* _EXERCISE DESCRIPTION_: Leave out every line before the one containing "Rückerstattungsrichtlinie", and set down that line and the rest through the end of the listing exactly.

* _GIVEN MATERIAL_:
****************
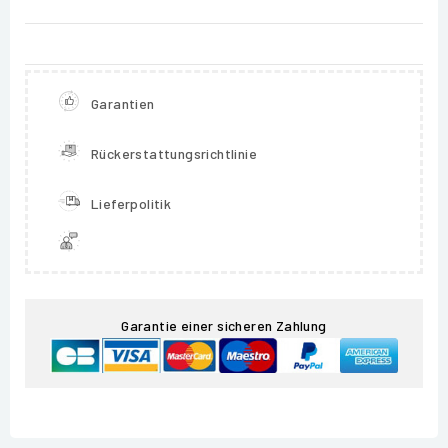
Garantien
Rückerstattungsrichtlinie
Lieferpolitik
Garantie einer sicheren Zahlung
****************
* _RESULT OF THIS EXERCISE_:
Rückerstattungsrichtlinie
Lieferpolitik
Garantie einer sicheren Zahlung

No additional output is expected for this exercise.